What to do — With the pictures left out, write out exactly the lines of the listing below that run from the line with "valósítható meg. Ebben" through the line with "Box internet".

Top of Entries shown

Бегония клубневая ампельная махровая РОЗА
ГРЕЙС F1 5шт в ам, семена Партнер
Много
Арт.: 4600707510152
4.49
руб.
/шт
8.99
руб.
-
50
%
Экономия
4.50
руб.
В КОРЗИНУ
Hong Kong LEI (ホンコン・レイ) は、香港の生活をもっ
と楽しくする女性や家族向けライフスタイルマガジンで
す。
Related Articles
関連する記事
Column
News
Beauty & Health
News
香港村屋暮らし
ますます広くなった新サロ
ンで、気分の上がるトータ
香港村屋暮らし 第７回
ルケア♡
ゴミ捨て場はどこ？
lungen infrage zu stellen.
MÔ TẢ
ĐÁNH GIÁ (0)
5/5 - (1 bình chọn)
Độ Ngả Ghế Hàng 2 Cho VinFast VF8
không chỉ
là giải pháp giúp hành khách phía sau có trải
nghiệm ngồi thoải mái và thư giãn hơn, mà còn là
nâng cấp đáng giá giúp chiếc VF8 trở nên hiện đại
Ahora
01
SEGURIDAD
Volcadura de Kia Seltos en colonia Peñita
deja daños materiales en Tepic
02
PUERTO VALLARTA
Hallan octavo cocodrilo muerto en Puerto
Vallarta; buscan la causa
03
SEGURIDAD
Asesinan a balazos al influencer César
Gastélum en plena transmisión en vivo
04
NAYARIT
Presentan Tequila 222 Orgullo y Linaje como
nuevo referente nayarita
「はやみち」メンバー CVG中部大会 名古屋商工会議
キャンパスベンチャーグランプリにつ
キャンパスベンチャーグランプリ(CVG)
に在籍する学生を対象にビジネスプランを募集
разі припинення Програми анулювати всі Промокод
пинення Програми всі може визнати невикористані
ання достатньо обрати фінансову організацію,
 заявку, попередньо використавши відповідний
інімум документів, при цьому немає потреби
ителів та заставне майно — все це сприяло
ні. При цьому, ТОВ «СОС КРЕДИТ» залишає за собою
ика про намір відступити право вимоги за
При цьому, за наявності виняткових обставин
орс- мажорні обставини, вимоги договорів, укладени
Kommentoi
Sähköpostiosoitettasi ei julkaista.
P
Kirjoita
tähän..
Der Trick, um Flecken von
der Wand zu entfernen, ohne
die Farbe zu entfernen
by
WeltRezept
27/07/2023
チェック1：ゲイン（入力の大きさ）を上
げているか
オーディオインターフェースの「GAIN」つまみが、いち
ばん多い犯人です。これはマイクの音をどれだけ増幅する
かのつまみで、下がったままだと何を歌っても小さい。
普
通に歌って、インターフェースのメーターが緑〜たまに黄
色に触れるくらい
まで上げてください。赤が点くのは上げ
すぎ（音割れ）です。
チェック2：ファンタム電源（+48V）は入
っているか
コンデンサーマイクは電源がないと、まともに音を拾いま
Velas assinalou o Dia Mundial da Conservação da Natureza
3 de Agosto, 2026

Bottom of Entries shown
Top of Entries shown

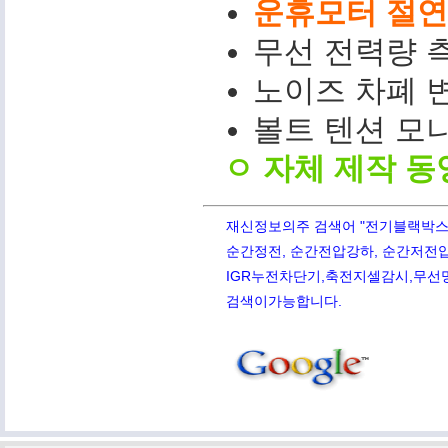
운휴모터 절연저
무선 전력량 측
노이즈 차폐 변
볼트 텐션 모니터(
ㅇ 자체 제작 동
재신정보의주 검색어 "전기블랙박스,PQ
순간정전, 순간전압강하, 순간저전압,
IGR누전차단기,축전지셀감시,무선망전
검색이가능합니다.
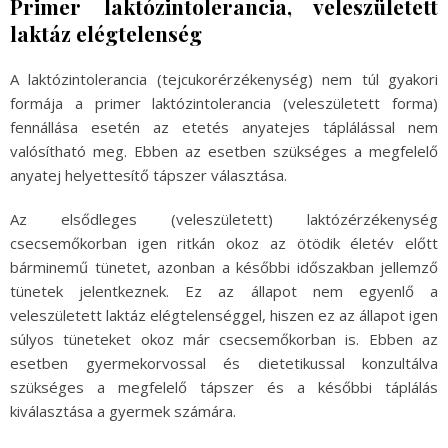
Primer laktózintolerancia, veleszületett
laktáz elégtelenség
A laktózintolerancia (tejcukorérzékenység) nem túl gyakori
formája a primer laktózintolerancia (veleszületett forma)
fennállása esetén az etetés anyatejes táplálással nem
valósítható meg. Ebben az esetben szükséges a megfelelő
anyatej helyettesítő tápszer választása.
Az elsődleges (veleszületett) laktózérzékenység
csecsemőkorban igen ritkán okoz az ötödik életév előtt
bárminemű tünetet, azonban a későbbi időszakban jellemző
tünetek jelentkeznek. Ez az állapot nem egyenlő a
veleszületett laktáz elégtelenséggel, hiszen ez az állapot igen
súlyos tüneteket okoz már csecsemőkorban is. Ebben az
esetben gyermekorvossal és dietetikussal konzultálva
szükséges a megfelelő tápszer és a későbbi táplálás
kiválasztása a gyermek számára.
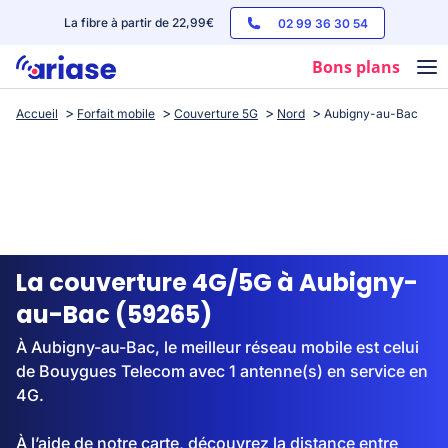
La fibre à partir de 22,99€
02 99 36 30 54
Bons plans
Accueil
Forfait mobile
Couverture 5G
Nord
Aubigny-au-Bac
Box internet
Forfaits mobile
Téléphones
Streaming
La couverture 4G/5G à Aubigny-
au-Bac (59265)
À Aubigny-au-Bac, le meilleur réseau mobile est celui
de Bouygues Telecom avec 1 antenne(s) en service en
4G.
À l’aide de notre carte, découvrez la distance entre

Bottom of Entries shown

Task response —
valósítható meg. Ebben az esetben szükséges a megfelelő
anyatej helyettesítő tápszer választása.
Az elsődleges (veleszületett) laktózérzékenység
csecsemőkorban igen ritkán okoz az ötödik életév előtt
bárminemű tünetet, azonban a későbbi időszakban jellemző
tünetek jelentkeznek. Ez az állapot nem egyenlő a
veleszületett laktáz elégtelenséggel, hiszen ez az állapot igen
súlyos tüneteket okoz már csecsemőkorban is. Ebben az
esetben gyermekorvossal és dietetikussal konzultálva
szükséges a megfelelő tápszer és a későbbi táplálás
kiválasztása a gyermek számára.
La fibre à partir de 22,99€
02 99 36 30 54
Bons plans
Accueil
Forfait mobile
Couverture 5G
Nord
Aubigny-au-Bac
Box internet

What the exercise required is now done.